A última manifestação espanholista, no sábado anterior ao referendo de 1 de outubro, juntou menos de 5 mil pessoas. Depois de mais uma semana de agitação e perante a possibilidade de o parlamento catalão fazer uma declaração unilateral de independência (DUI), os anti-independentistas quiseram mostrar que também conseguiam ter força nas ruas da Catalunha, que até agora só tinham assistido a grandes manifestações independentistas, com milhão e meio em 2011 e dois milhões em 2012 – e 700 mil pessoas segundo a polícia, milhão e meio segundo os organizadores, no dia da recente greve geral, 3 de outubro. 

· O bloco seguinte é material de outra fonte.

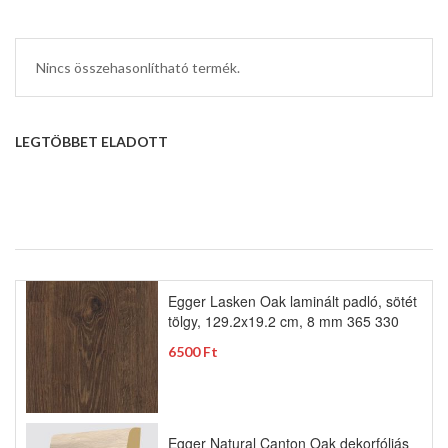
Nincs összehasonlítható termék.
LEGTÖBBET ELADOTT
Egger Lasken Oak laminált padló, sötét
tölgy, 129.2x19.2 cm, 8 mm 365 330
6500 Ft
Egger Natural Canton Oak dekorfóliás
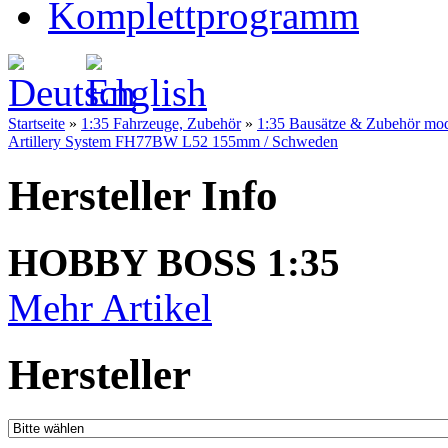
Komplettprogramm
Startseite
»
1:35 Fahrzeuge, Zubehör
»
1:35 Bausätze & Zubehör mo
Artillery System FH77BW L52 155mm / Schweden
Hersteller Info
HOBBY BOSS 1:35
Mehr Artikel
Hersteller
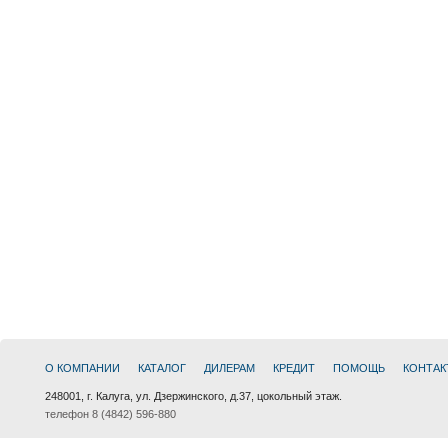
О КОМПАНИИ
КАТАЛОГ
ДИЛЕРАМ
КРЕДИТ
ПОМОЩЬ
КОНТАК
248001, г. Калуга, ул. Дзержинского, д.37, цокольный этаж.
телефон 8 (4842) 596-880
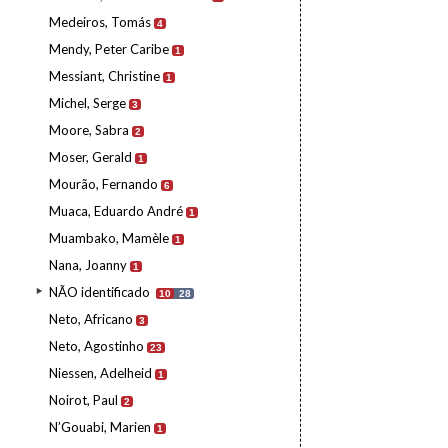
Medeiros, Tomás
4
Mendy, Peter Caribe
1
Messiant, Christine
1
Michel, Serge
3
Moore, Sabra
2
Moser, Gerald
1
Mourão, Fernando
6
Muaca, Eduardo André
1
Muambako, Mamèle
1
Nana, Joanny
1
NÃO identificado
10
28
Neto, Africano
3
Neto, Agostinho
23
Niessen, Adelheid
1
Noirot, Paul
2
N’Gouabi, Marien
1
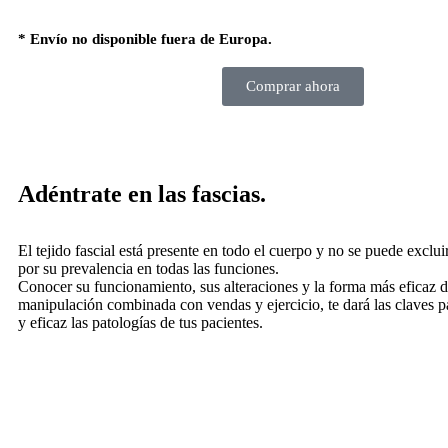
* Envío no disponible fuera de Europa.
Comprar ahora
Adéntrate en las fascias.
El tejido fascial está presente en todo el cuerpo y no se puede exclui
por su prevalencia en todas las funciones.
Conocer su funcionamiento, sus alteraciones y la forma más eficaz d
manipulación combinada con vendas y ejercicio, te dará las claves p
y eficaz las patologías de tus pacientes.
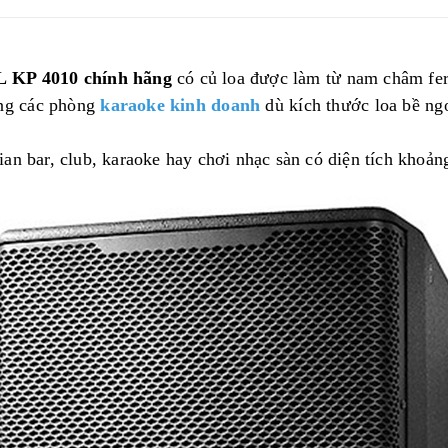
L KP 4010 chính hãng
có củ loa được làm từ nam châm fer
ong các phòng
karaoke kinh doanh
dù kích thước loa bề ng
n bar, club, karaoke hay chơi nhạc sàn có diện tích khoản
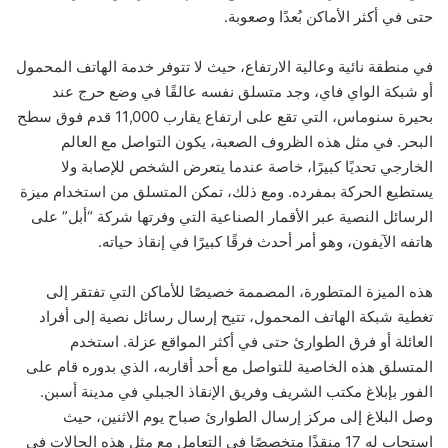
حتى في أكثر الأماكن بُعدًا وصعوبة.
في منطقة نائية وعالية الارتفاع، حيث لا تتوفر خدمة الهاتف المحمول
أو شبكة الواي فاي، وجد متسلق نفسه عالقًا في وضع حرج عند
بحيرة سنوماس، التي تقع على ارتفاع يقارب 11,000 قدم فوق سطح
البحر. في مثل هذه الظروف الصعبة، يكون التواصل مع العالم
الخارجي تحديًا كبيرًا، خاصة عندما يتعرض الشخص للإصابة ولا
يستطيع الحركة بمفرده. ومع ذلك، تمكن المتسلق من استخدام ميزة
الرسائل النصية عبر الأقمار الصناعية التي وفرتها شركة “أبل” على
هاتفه الآيفون، وهو أمر أحدث فرقًا كبيرًا في إنقاذ حياته.
هذه الميزة المتطورة، المصممة خصيصًا للأماكن التي تفتقر إلى
تغطية شبكة الهاتف المحمول، تتيح إرسال رسائل نصية إلى أفراد
العائلة أو فرق الطوارئ حتى في أكثر المواقع عزلة. استخدم
المتسلق هذه الخاصية للتواصل مع أحد أقاربه، الذي بدوره قام على
الفور بإبلاغ مكتب الشريف وفريق الإنقاذ الجبلي في مدينة أسبن.
وصل البلاغ إلى مركز إرسال الطوارئ صباح يوم الاثنين، حيث
استجاب له 17 منقذًا متخصصًا في التعامل مع مثل هذه الحالات في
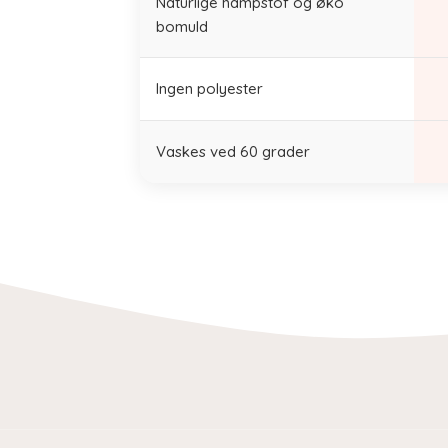
Naturlige hampstof og øko
bomuld
Ingen polyester
Vaskes ved 60 grader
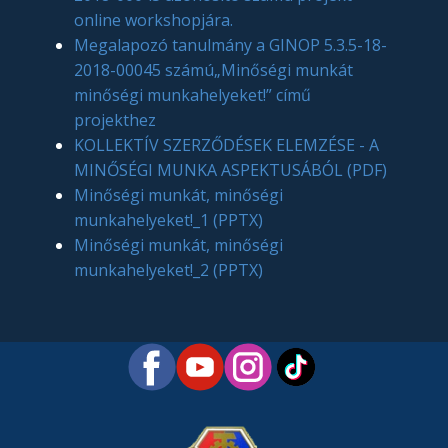
online workshopjára.
Megalapozó tanulmány a GINOP 5.3.5-18-
2018-00045 számú„Minőségi munkát
minőségi munkahelyeket!” című
projekthez
KOLLEKTÍV SZERZŐDÉSEK ELEMZÉSE - A
MINŐSÉGI MUNKA ASPEKTUSÁBÓL (PDF)
Minőségi munkát, minőségi
munkahelyeket!_1 (PPTX)
Minőségi munkát, minőségi
munkahelyeket!_2 (PPTX)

A manifestação foi encabeçada, entre outros, pelo escritor peruano Mario Vargas Llosa e por dirigentes do PP, do Ciudadanos, a ministra da Saúde, Dolors Montserrat, o delegado do governo de Espanha na Catalunha, Enric Milo, a presidente da Comunidade de Madrid, Cristina Cienfuentes, e o ex-presidente do Parlamento Europeu Josep Borrell. Durante todo o cortejo ouviram-se gritos exigindo a detenção do presidente do governo da Catalunha – “Puigdemont para a prisão” – e elogios às forças de segurança espanholas: “Viva Espanha e a Guarda Civil”. Por seu turno, as forças policiais autonómicas, os Moços de Esquadra, que garantiam a segurança do cortejo, foram assobiados e insultados com gritos de “traidores”, “vão-se embora”.

Os polícias catalães não foram os únicos a merecer as agressões verbais dos muitos manifestantes. O líder do Podemos, Pablo Iglesias, que estava na estação de Sants de Barcelona para apanhar o comboio para Madrid, foi recebido pelos muitos manifestantes que aí chegavam de vários pontos do país aos gritos de “viva Espanha”, “vai-te embora”, “traidor”.

Apesar da orientação dos organizadores de que só seriam permitidas na manifestação as bandeiras oficiais de Espanha, Catalunha e União Europeia, algumas centenas de manifestantes de extrema-direita levavam bandeiras espanholas com o escudo do tempo do franquismo e bandeiras da falange. Porém, ao contrário da última manifestação espanholista, realizada a 30 de setembro, eram muito minoritários e não tentaram cantar no final o hino franquista, “Cara al sol”. 

Os manifestantes estavam muito aguerridos e ouviram-se várias vezes palavras de ordem anti-independentistas como “vamos a eles”, e a exigir que o governo catalão e os movimentos sociais e partidos independentistas fossem criminalizados e os seus membros detidos. De tal forma que, na sua intervenção, o ex–presidente do Parlamento Europeu Josep Borrell tentou esfriar alguns dos ânimos mais exaltados: “Para a prisão só vai quem a justiça decidir que deve ir.” E contra os repetidos apelos para serem boicotados produtos catalães, ironizou e pediu que os manifestantes também consumissem cava catalã (vinho da região).

O Prémio Nobel peruano Mário Vargas Llosa sublinhou a participação plural e diversificada na gigantesca manifestação: “Está aqui gente de toda a Espanha, até do Peru”, disse, sorrindo. “A paixão pode ser perigosa quando a move o fanatismo e o racismo. A pior de todas é a paixão nacionalista”, disse, no encerramento do desfile, o escritor, entre aplausos e gritos de “viva Espanha” e “somos espanhóis”. “O nacionalismo encheu a história da Europa, do mundo e de Espanha de guerra, sangue e cadáveres”, relembrou, concluindo que “nenhuma conjura independentista destruirá a democracia”. O presidente do governo espanhol, Mariano Rajoy, mandou uma mensagem, pela sua conta de Twitter, a apoiar os manifestantes: “Em defesa da democracia, a Constituição e a liberdade. Preservaremos a unidade de Espanha.” 

Segunda, a escalada continua. Os independentistas têm convocadas uma série de pequenas manifestações até terça-feira, dia que está prevista a ida do presidente catalão, Carles Puigdemont, ao parlamento catalão para discutir “a situação política” – isto se o Tribunal Constitucional de Madrid, mais uma vez, não proibir a reunião, alegando que pode ser usada para ser feita uma declaração unilateral de independência.